Spaulding McCullough & Tansil LLP
Employment Law Group

Lisa Ann Hilario | Kari Brown

Employment Law Bulletin | November 7, 2023

Workplace Violence Prevention Plans Required by July 1, 2024
(Senate Bill 553)

California employers are required to establish, implement and maintain an effective workplace violence prevention plan by July 1, 2024.  The plan may be added to the employer’s existing Injury and Illness Prevention Plan or maintained as a separate document.

Covered Employers
All California employers are covered by the new law with the following exceptions:

  • healthcare facilities already covered by California’s existing workplace violence prevention standard for healthcare;
  • employees teleworking from a location of their own choice that is not under the employer’s control;
  • places of employment where there are fewer than 10 employees working at the place at any given time and that are not accessible to the public;
  • facilities operated by the Department of Corrections and Rehabilitation; and
  • certain law enforcement agencies.

Plan Requirements
Workplace violence prevention plans must be written, available and easily accessible to all employees and must include the following requirements listed in new Labor Code section 6401.9:

  • the names or job titles of the persons responsible for implementing the plan;
  • effective procedures to obtain the active involvement of employees in developing and implementing the plan, including, but not limited to, through their participation in identifying, evaluating, and correcting workplace violence hazards, in designing and implementing training, and in reporting and investigating workplace violence incidents;
  • methods the employer will use to coordinate implementation of the plan with other employers, when applicable;
  • effective procedures for the employer to accept and respond to reports of workplace violence, and to prohibit retaliation against an employee who makes such a report;
  • effective procedures to ensure that supervisory and nonsupervisory employees comply with the plan;
  • effective procedures to communicate with employees regarding workplace violence matters, including, how to report a violent incident or threat, how employee concerns will be investigated and how employees will be informed of the results and any corrective actions taken;
  • effective procedures to respond to actual or potential workplace violence emergencies, including, effective means to alert employees of workplace violence emergencies, evacuation or sheltering plans that are appropriate and feasible for the worksite, and how to obtain help from staff assigned to respond to workplace violence emergencies and law enforcement;
  • procedures to develop and provide effective workplace violence prevention training;
  • procedures to identify, evaluate and correct workplace violence hazards; and
  • procedures for post-incident response and investigation.

Training Requirements
Employers must provide employee training about the workplace violence prevention plan when the plan is first established, annually thereafter, and when a new workplace violence hazard is identified.

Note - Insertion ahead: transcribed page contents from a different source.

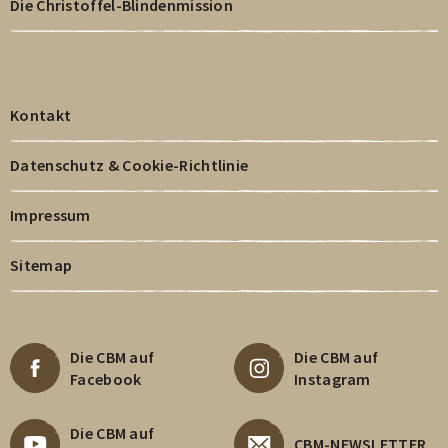
Die Christoffel-Blindenmission
Kontakt
Datenschutz & Cookie-Richtlinie
Impressum
Sitemap
Die CBM auf
Die CBM auf
Facebook
Instagram
Die CBM auf
CBM-NEWSLETTER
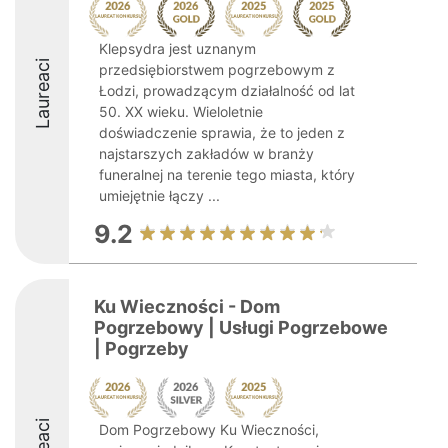
Klepsydra jest uznanym
Laureaci
przedsiębiorstwem pogrzebowym z
Łodzi, prowadzącym działalność od lat
50. XX wieku. Wieloletnie
doświadczenie sprawia, że to jeden z
najstarszych zakładów w branży
funeralnej na terenie tego miasta, który
umiejętnie łączy ...
9.2
Ku Wieczności - Dom
Pogrzebowy | Usługi Pogrzebowe
| Pogrzeby
Dom Pogrzebowy Ku Wieczności,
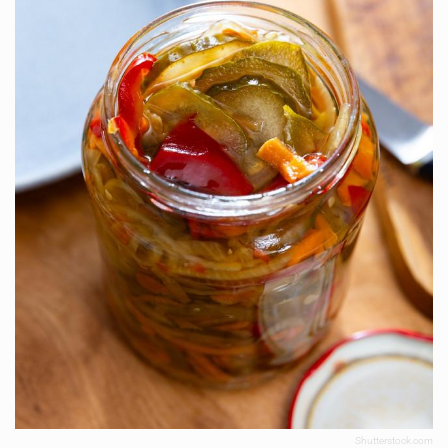
Shutterstock.com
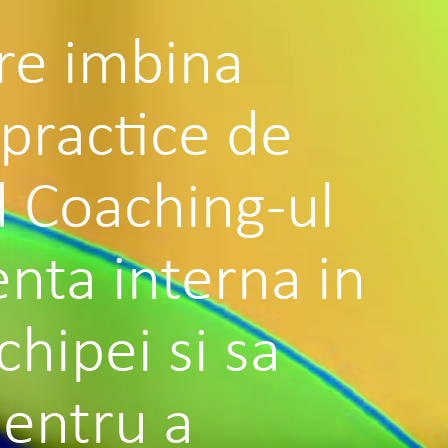
are imbina
 practice de
d Coaching-ul
nta interna in
chipei si sa
pentru a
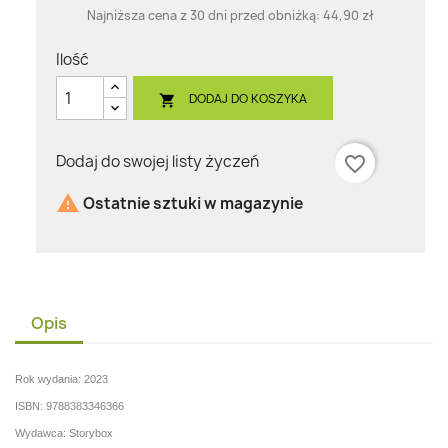
Najniższa cena z 30 dni przed obniżką:
44,90 zł
Ilość
DODAJ DO KOSZYKA

Dodaj do swojej listy życzeń
favorite_border

Ostatnie sztuki w magazynie
Opis
Rok wydania: 2023
ISBN: 9788383346366
Wydawca: Storybox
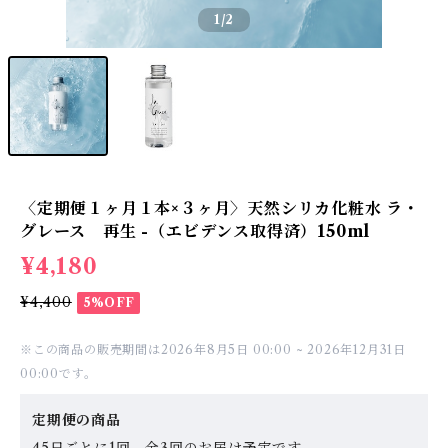
1
/2
〈定期便１ヶ月１本×３ヶ月〉天然シリカ化粧水 ラ・
グレース 再生 -（エビデンス取得済）150ml
¥4,180
¥4,400
5%OFF
※この商品の販売期間は2026年8月5日 00:00 ~ 2026年12月31日
00:00です。
定期便の商品
45日ごとに1回、全3回のお届け予定です。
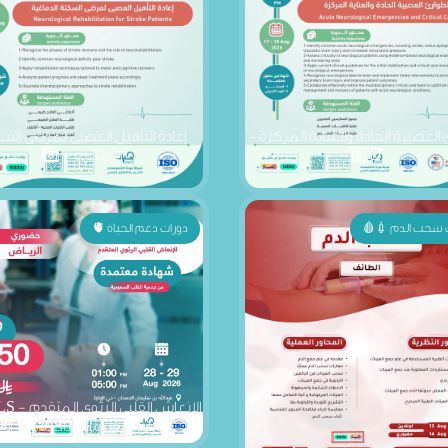
 العصبية الحادة والعناية المركزة -
إعادة التأهيل العصبى لمرضى الس
📑8️⃣
الدماغية - 8️⃣
 سحب الدم 💉🩸
دورات دعم الحياة 🫀
الرياض الفترة الصباحية"28" 8️⃣
سحب الدم " الطائف " - 8️⃣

Recordkeeping Requirements
Employers are required to create and maintain the following records for a minimum of five years and produce them to Cal/OSHA upon request:

  • records of workplace violence hazard identification, evaluation and correction;
  • a violent incident log for every workplace violence incident;
  • records of workplace violence incident investigations; and
  • training records.

Changes to Workplace Violence Restraining Order Laws Take Effect January 1, 2025

A workplace violence restraining order (WVRO) is a court order obtained by an employer to protect an employee who has suffered unlawful violence or a threat of unlawful violence that can reasonably be construed to be carried out in the workplace.  The following new changes to the WVRO laws take effect on January 1, 2025.

  • Employers, in addition to the affected employee, may seek a WVRO if an employee has suffered workplace harassment.  “Harassment” is defined as “a knowing and willful course of conduct directed at a specific person that seriously alarms, annoys, or harasses the person, and that serves no legitimate purpose.  The course of conduct must be that which would cause a reasonable person to suffer substantial emotional distress, and must actually cause substantial emotional distress.”
  • Collective bargaining representatives, in addition to the employer, may seek a WVRO on behalf of the employee provided the representative serves as the “collective bargaining representative for that employee in employment or labor matters at the employee’s workplace.”
  • Before filing a petition for WVRO, the person seeking the WVRO must provide the employee who has suffered harassment, unlawful violence, or a credible threat of unlawful violence with the opportunity to decline to be named in the WVRO.  If the employee requests not to be named in the WVRO, the employer or collective bargaining representative may seek the WVRO on behalf of other employees at the workplace.

Lisa Ann Hilario

¿No hablas español?

SMT employment attorneys can provide your company with employment policies, forms and employee disciplinary documentation in Spanish. Providing such important information to employees in the language they understand is critical to employee performance, providing a welcoming diverse work environment, and protecting your company against employment claims. Contact an SMT attorney today to get started.

Spaulding McCullough & Tansil LLP
Employment Law Group

Lisa Ann Hilario | Kari Brown

Employment Law Bulletin | November 3, 2023

New California Law Requires Employers of Five or More Employees To Provide Reproductive Loss Leave

Effective January 1, 2024, employers of five or more employees must grant eligible California employees up to five days of leave following a “reproductive loss event.”  Eligible employees include employees who have:

  • worked for the employer for 30 or more days before the leave begins; and
  • suffered a:
    • failed adoption;
    • failed surrogacy;
    • miscarriage;
    • stillbirth;
    • unsuccessful round of intrauterine insemination; or
    • unsuccessful round of artificial insemination or embryo transfer procedure.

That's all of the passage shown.